▶ [Data records]:
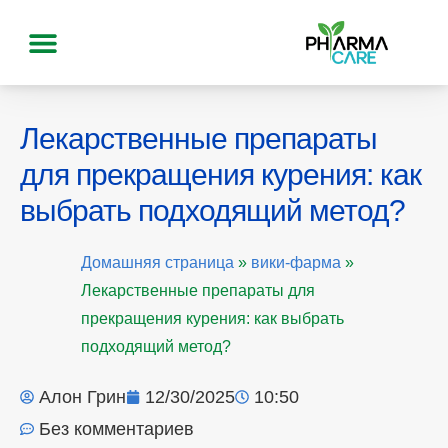
Лекарственные препараты
для прекращения курения: как
выбрать подходящий метод?
Домашняя страница
»
вики-фарма
»
Лекарственные препараты для
прекращения курения: как выбрать
подходящий метод?
Алон Грин
12/30/2025
10:50
Без комментариев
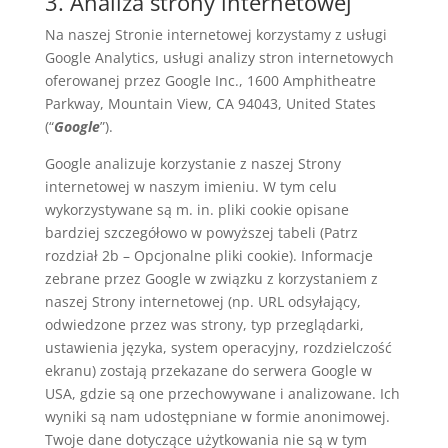
3. Analiza strony internetowej
Na naszej Stronie internetowej korzystamy z usługi
Google Analytics, usługi analizy stron internetowych
oferowanej przez Google Inc., 1600 Amphitheatre
Parkway, Mountain View, CA 94043, United States
(“
Google
”).
Google analizuje korzystanie z naszej Strony
internetowej w naszym imieniu. W tym celu
wykorzystywane są m. in. pliki cookie opisane
bardziej szczegółowo w powyższej tabeli (Patrz
rozdział 2b – Opcjonalne pliki cookie). Informacje
zebrane przez Google w związku z korzystaniem z
naszej Strony internetowej (np. URL odsyłający,
odwiedzone przez was strony, typ przeglądarki,
ustawienia języka, system operacyjny, rozdzielczość
ekranu) zostają przekazane do serwera Google w
USA, gdzie są one przechowywane i analizowane. Ich
wyniki są nam udostępniane w formie anonimowej.
Twoje dane dotyczące użytkowania nie są w tym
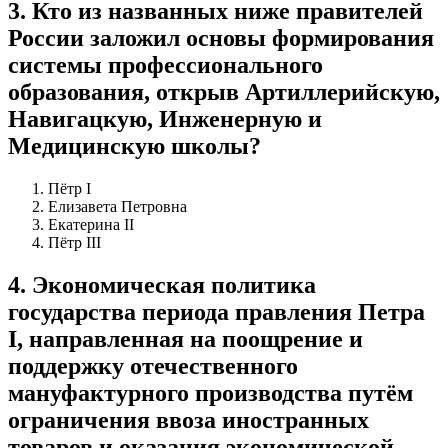
3
.
Кто из названных ниже правителей
России заложил основы формирования
системы профессионального
образования, открыв Артиллерийскую,
Навигацкую, Инженерную и
Медицинскую школы?
Пётр I
Елизавета Петровна
Екатерина II
Пётр III
4
.
Экономическая политика
государства периода правления Петра
I, направленная на поощрение и
поддержку отечественного
мануфактурного производства путём
ограничения ввоза иностранных
товаров и оказания экономической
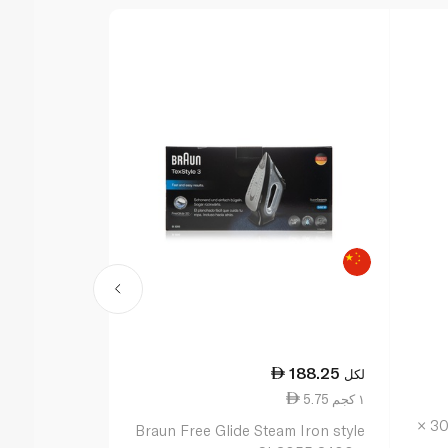
181.75
188.25
لكل
لكل
5.75 ١ كجم
25.00 قطعة واحدة
برابانتيا غطاء طاولة الكي 110 × 30 ×
rong Laundry
Braun Free Glide Steam Iron style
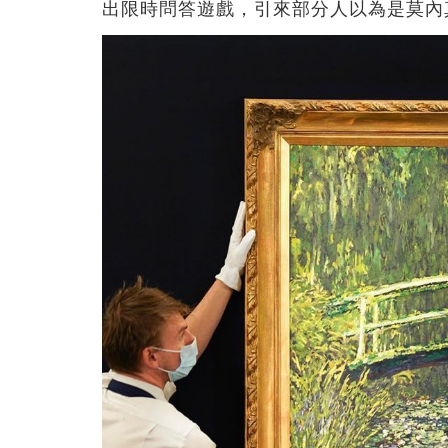
出限時問答遊戲，引來部分人以為是莫內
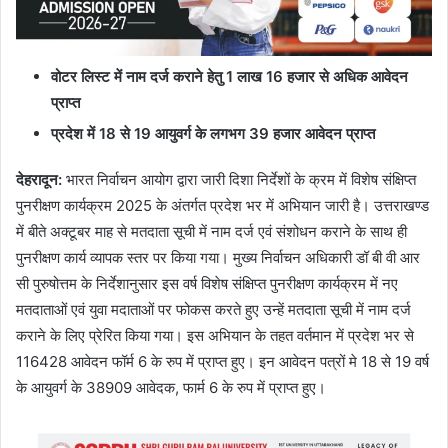
वोटर लिस्ट में नाम दर्ज कराने हेतु
1
लाख
16
हजार से अधिक आवेदन
प्राप्त
प्रदेश में
18
से
19
आयुवर्ग के लगभग
39
हजार आवेदन प्राप्त
देहरादून
:
भारत निर्वाचन आयोग द्वारा जारी दिशा निर्देशों के क्रम में विशेष संक्षिप्त
पुनरीक्षण कार्यक्रम 2025 के अंतर्गत प्रदेश भर में अभियान जारी है। उत्तराखण्ड
में बीते अक्टूबर माह से मतदाता सूची में नाम दर्ज एवं संशोधन कराने के साथ ही
पुनरीक्षण कार्य व्यापक स्तर पर किया गया। मुख्य निर्वाचन अधिकारी डॉ बी वी आर
सी पुरुषोत्तम के निर्देशानुसार इस वर्ष विशेष संक्षिप्त पुनरीक्षण कार्यक्रम में नए
मतदाताओं एवं युवा मदाताओं पर फोकस करते हुए उन्हें मतदाता सूची में नाम दर्ज
कराने के लिए प्रेरित किया गया। इस अभियान के तहत वर्तमान में प्रदेश भर से
116428 आवेदन फॉर्म 6 के रुप में प्राप्त हुए। इन आवेदन पत्रों मे 18 से 19 वर्ष
के आयुवर्ग के 38909 आवेदक, फार्म 6 के रुप में प्राप्त हुए।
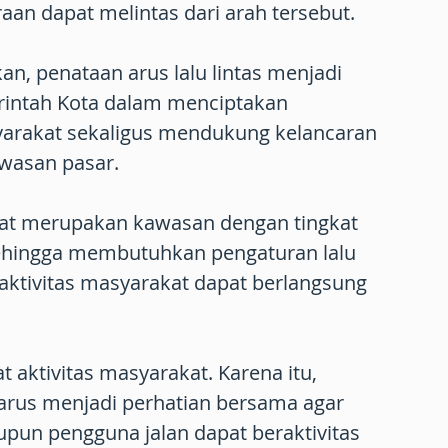
aan dapat melintas dari arah tersebut.
, penataan arus lalu lintas menjadi
rintah Kota dalam menciptakan
arakat sekaligus mendukung kelancaran
awasan pasar.
at merupakan kawasan dengan tingkat
 sehingga membutuhkan pengaturan lalu
r aktivitas masyarakat dapat berlangsung
 aktivitas masyarakat. Karena itu,
 harus menjadi perhatian bersama agar
pun pengguna jalan dapat beraktivitas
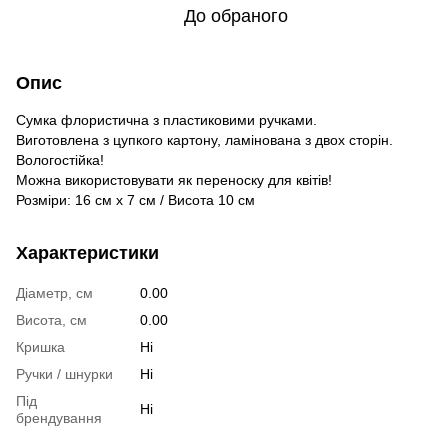
До обраного
Опис
Сумка флористична з пластиковими ручками.
Виготовлена з цупкого картону, ламінована з двох сторін.
Вологостійка!
Можна використовувати як переноску для квітів!
Розміри: 16 см х 7 см / Висота 10 см
Характеристики
Діаметр, см
0.00
Висота, см
0.00
Кришка
Ні
Ручки / шнурки
Ні
Під
Ні
брендування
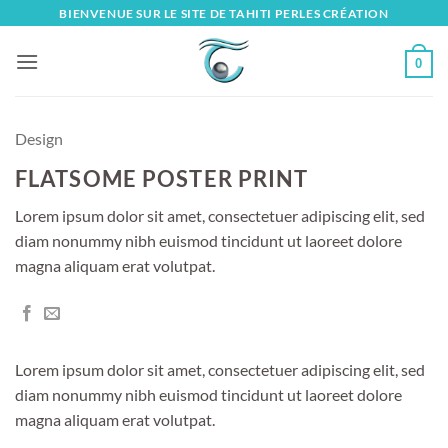
Skip
BIENVENUE SUR LE SITE DE TAHITI PERLES CRÉATION
to
content
0
Design
FLATSOME POSTER PRINT
Lorem ipsum dolor sit amet, consectetuer adipiscing elit, sed
diam nonummy nibh euismod tincidunt ut laoreet dolore
magna aliquam erat volutpat.
Lorem ipsum dolor sit amet, consectetuer adipiscing elit, sed
diam nonummy nibh euismod tincidunt ut laoreet dolore
magna aliquam erat volutpat.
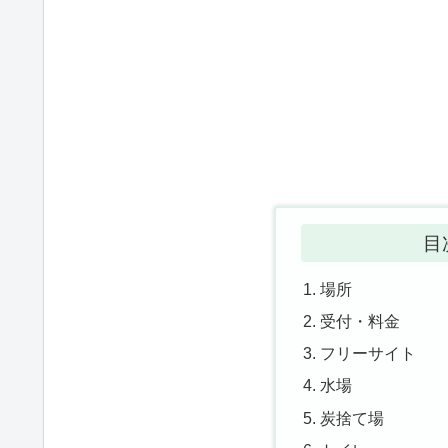
目
場所
受付・料金
フリーサイト
水場
炭捨て場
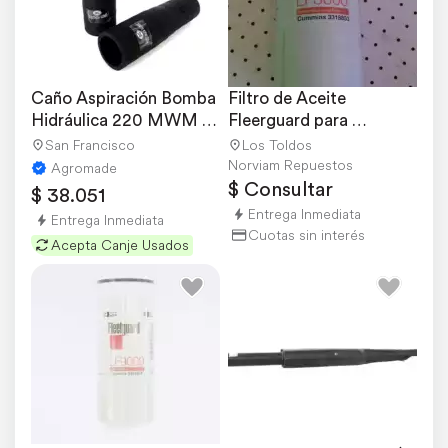
Caño Aspiración Bomba 
Filtro de Aceite 
Hidráulica 220 MWM / 
Fleerguard para 
230
Cummins 3000
San Francisco
Los Toldos
Norviam Repuestos
Agromade
$ Consultar
$ 38.051
Entrega Inmediata
Entrega Inmediata
Cuotas sin interés
Acepta Canje Usados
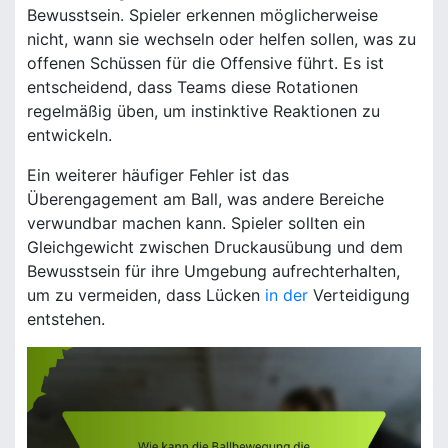
Bewusstsein. Spieler erkennen möglicherweise
nicht, wann sie wechseln oder helfen sollen, was zu
offenen Schüssen für die Offensive führt. Es ist
entscheidend, dass Teams diese Rotationen
regelmäßig üben, um instinktive Reaktionen zu
entwickeln.
Ein weiterer häufiger Fehler ist das
Überengagement am Ball, was andere Bereiche
verwundbar machen kann. Spieler sollten ein
Gleichgewicht zwischen Druckausübung und dem
Bewusstsein für ihre Umgebung aufrechterhalten,
um zu vermeiden, dass Lücken
in der
Verteidigung
entstehen.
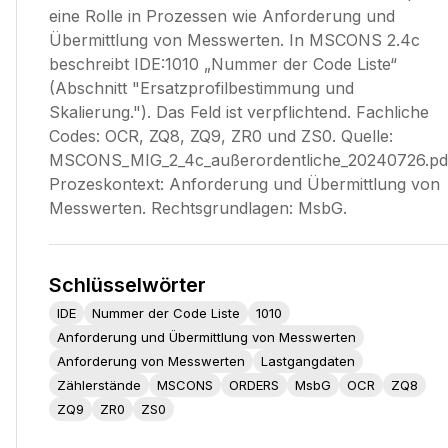
eine Rolle in Prozessen wie Anforderung und
Übermittlung von Messwerten. In MSCONS 2.4c
beschreibt IDE:1010 „Nummer der Code Liste“
(Abschnitt "Ersatzprofilbestimmung und
Skalierung."). Das Feld ist verpflichtend. Fachliche
Codes: OCR, ZQ8, ZQ9, ZR0 und ZS0. Quelle:
MSCONS_MIG_2_4c_außerordentliche_20240726.pd
Prozeskontext: Anforderung und Übermittlung von
Messwerten. Rechtsgrundlagen: MsbG.
Schlüsselwörter
IDE
Nummer der Code Liste
1010
Anforderung und Übermittlung von Messwerten
Anforderung von Messwerten
Lastgangdaten
Zählerstände
MSCONS
ORDERS
MsbG
OCR
ZQ8
ZQ9
ZR0
ZS0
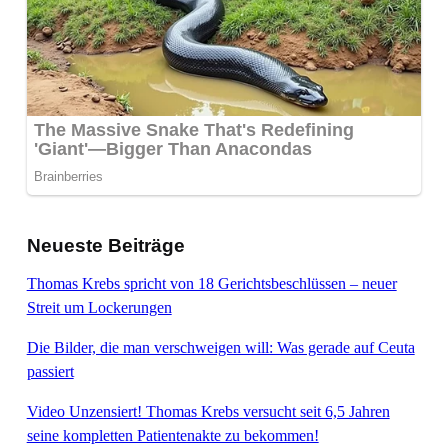
Neueste Beiträge
Thomas Krebs spricht von 18 Gerichtsbeschlüssen – neuer
Streit um Lockerungen
Die Bilder, die man verschweigen will: Was gerade auf Ceuta
passiert
Video Unzensiert! Thomas Krebs versucht seit 6,5 Jahren
seine kompletten Patientenakte zu bekommen!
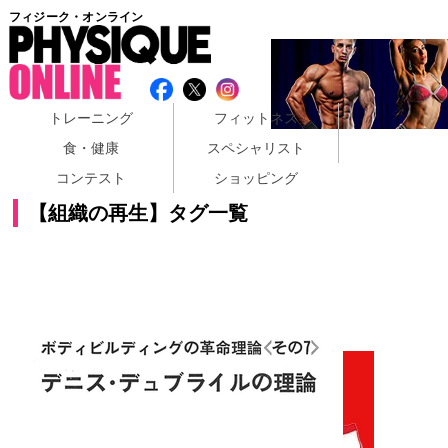
フィジーク・オンライン
トレーニング
フィットネス
食・健康
スペシャリスト
コンテスト
ショッピング
【組織の再生】タグ一覧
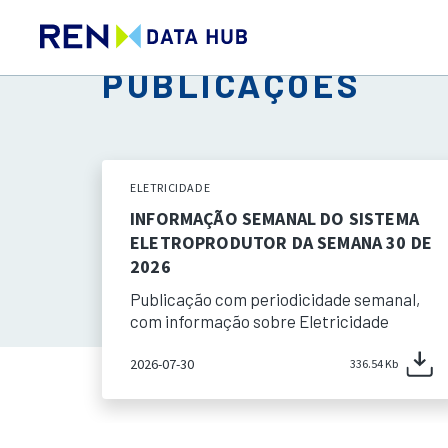
PUBLICAÇÕES
ELETRICIDADE
INFORMAÇÃO SEMANAL DO SISTEMA
ELETROPRODUTOR DA SEMANA 30 DE
2026
Publicação com periodicidade semanal,
com informação sobre Eletricidade
2026-07-30
336.54 Kb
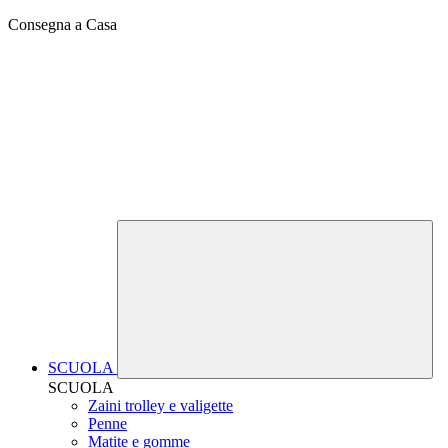
Consegna a Casa
SCUOLA
SCUOLA
Zaini trolley e valigette
Penne
Matite e gomme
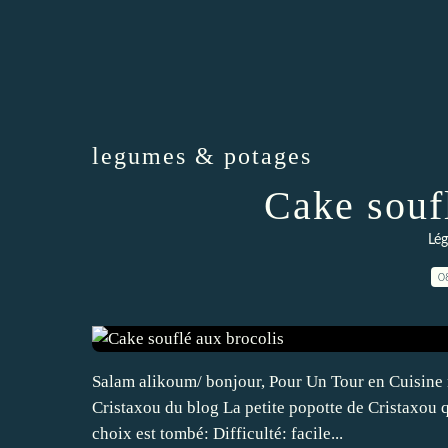
legumes & potages
Cake souf
Lé
0
Salam alikoum/ bonjour, Pour Un Tour en Cuisine nº
Cristaxou du blog La petite popotte de Cristaxou 
choix est tombé: Difficulté: facile...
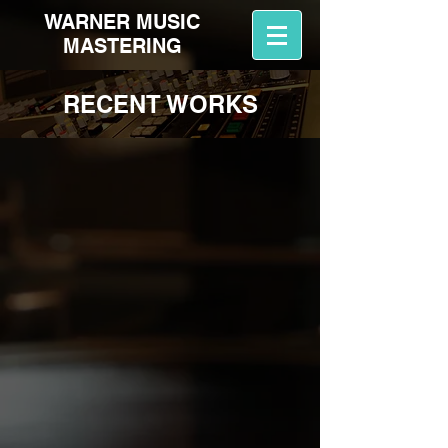
WARNER MUSIC
MASTERING
RECENT WORKS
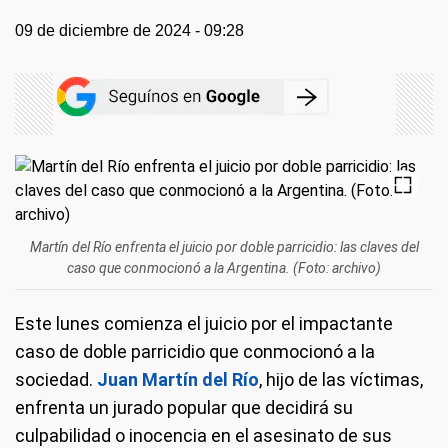
09 de diciembre de 2024 - 09:28
Martín del Río enfrenta el juicio por doble parricidio: las claves del
caso que conmocionó a la Argentina. (Foto: archivo)
Este lunes comienza el juicio por el impactante
caso de doble parricidio que conmocionó a la
sociedad.
Juan Martín del Río
, hijo de las víctimas,
enfrenta un jurado popular que decidirá su
culpabilidad o inocencia en el asesinato de sus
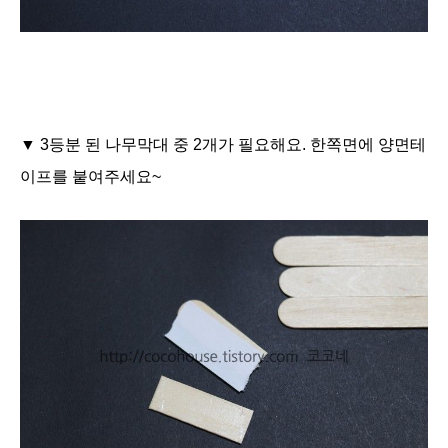
▼ 3등분 된 나무막대 중 2개가 필요해요. 한쪽면에 양면테
이프를 붙여주세요~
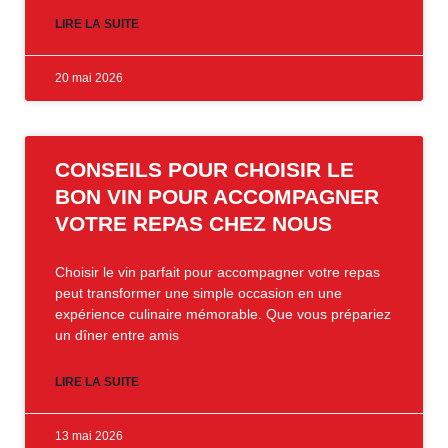
LIRE LA SUITE
20 mai 2026
CONSEILS POUR CHOISIR LE
BON VIN POUR ACCOMPAGNER
VOTRE REPAS CHEZ NOUS
Choisir le vin parfait pour accompagner votre repas
peut transformer une simple occasion en une
expérience culinaire mémorable. Que vous prépariez
un dîner entre amis
LIRE LA SUITE
13 mai 2026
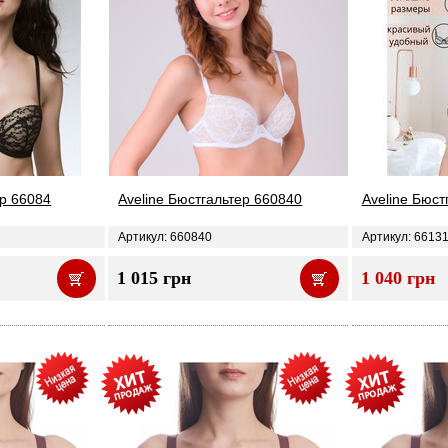
ер 66084
Aveline Бюстгальтер 660840
Aveline Бюст
Артикул: 660840
Артикул: 6613
1 015 грн
1 040 грн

▶ [Directions for this task]: Read through the data above. Report each line that has the word "Bewusstsein".

▶ [Your solution]:
Bewusstsein. Spieler erkennen möglicherweise
Bewusstsein für ihre Umgebung aufrechterhalten,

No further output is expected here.